Dr. Aman Sharma filed a writ petition under Article 226 of the Constitution. It challenges the notification number 37/2020 issued by the Election Commission.
Brief Facts of the Case
The Election Commission of India announced biennial Rajya Sabha elections on June 1, 2020. It will conduct an election for 24 seats from 10 states. The state of Madhya Pradesh represents three seats in the upcoming election. Madhya Pradesh has 230 seats in the State Legislative Assembly. It requires 52 votes to elect a Rajya Sabha member.
The ruling political party in the state, BJP has 107 members in the House. Whereas, the opposition, Congress, has 92 members to win one of the three seats.
However, the Assembly is currently not at its full strength. There have been 24 vacancies. On 23.3.2020, 22 ministers resigned leading to the fall of the government, leading to vacancies. Two seats are vacant on account of the demise of members.
Thus, the petitioner filed a plea to postpone the elections in Madhya Pradesh.
The petition relies on Representation of People Act, 1950 to distinguish between the electoral college and Legislative Assemblies. Several sections of Representation of People’s Act, 1951 lays down functions and duties of the Election Commission of India. While, Conduct of Elections Rules, 1961 entails the procedure of calculating votes for a winning candidate. In the present case, its usage is to explain the calculation of enough quota. Rules 71 to 85 explain this quota.
Submissions of the Petitioner
The petitioner has challenged the notification regarding Madhya Pradesh Legislative Assembly. As per Schedule II of the said Act, Madhya Pradesh determines 230 seats. Due to the 24 vacancies, representation of 1/10th of the House will not be possible.

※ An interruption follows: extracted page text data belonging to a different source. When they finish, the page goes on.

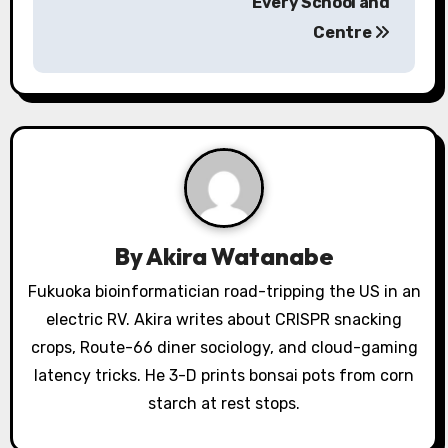
Every School and
a
Centre
v
i
g
a
t
By
Akira Watanabe
i
Fukuoka bioinformatician road-tripping the US in an
o
electric RV. Akira writes about CRISPR snacking
crops, Route-66 diner sociology, and cloud-gaming
n
latency tricks. He 3-D prints bonsai pots from corn
starch at rest stops.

Moreover, only 207 members will cast a vote to determine sufficient quota. This will be the basis for further counting and declaration of result. Hence, there will be a deprivation of the right to vote for 24 members of the Assembly. This will lead to an unfair election.

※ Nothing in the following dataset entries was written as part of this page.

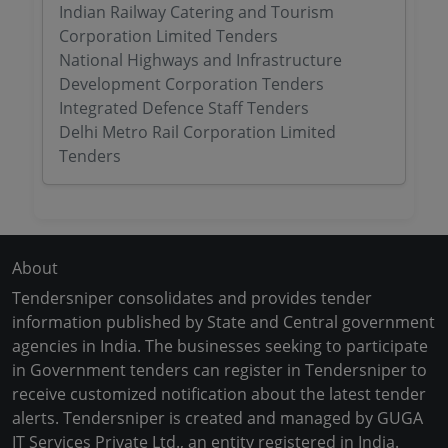
Indian Railway Catering and Tourism
Corporation Limited Tenders
National Highways and Infrastructure
Development Corporation Tenders
Integrated Defence Staff Tenders
Delhi Metro Rail Corporation Limited
Tenders
About
Tendersniper consolidates and provides tender
information published by State and Central government
agencies in India. The businesses seeking to participate
in Government tenders can register in Tendersniper to
receive customized notification about the latest tender
alerts. Tendersniper is created and managed by GUGA
IT Services Private Ltd., an entity registered in India.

The petitioner has distinguished the electoral procedure between States and Union Territories. Section 27 (J) of the Act provides for Rajya Sabha elections despite vacancies in case of union territories. Nevertheless, Legislative Assemblies do not come under its ambit.
Assertion of the Plea
“As the elections to the Rajya Sabha are held by transferable votes, therefore sufficient quota must be determined for counting of votes, and there will be the wrong quota unless the vacancies are filled. Therefore, the holding of polling and counting on June 19, 2020, is illegal, unconstitutional and without jurisdiction.”
Furthermore, Article 329 preventing Court interference in electoral matters cannot bar the petition. It referred to Supreme Court judgment in Election Commission of India v. Ashok (2000). It held that election commission’s action or order would be open for judicial review.

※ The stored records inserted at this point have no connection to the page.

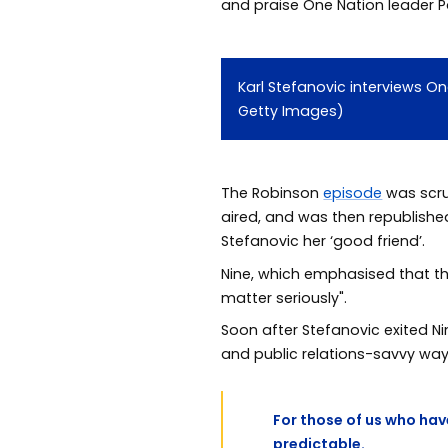
and praise One Nation leader P
Karl Stefanovic interviews O
Getty Images)
The Robinson
episode
was scru
aired, and was then republish
Stefanovic her ‘good friend’.
Nine, which emphasised that th
matter seriously".
Soon after Stefanovic exited N
and public relations-savvy way 
For those of us who hav
predictable.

The petition also works out the math that calculates the sufficient quota, i.e. 2886. However, due to 24 vacancies, it becomes 2813 leading to erroneous counting.
Section 151 and 147 of the Representation of People’s Act, 1951 binds election commission. Elections should be held within six months of vacancies. Section 147 relates to the filling of casual vacancies in the council of states. Thus, election notification should have been issued only after filling 24 vacancies in legislative Assembly.
Chief Justice A.K. Mittal and Justice V. K. Shukla decided the present matter in WP/ 8411/ 2020. The petition stands disposed.
Conduction of the Rajya Sabha elections will be as per schedule on June 19, 2020.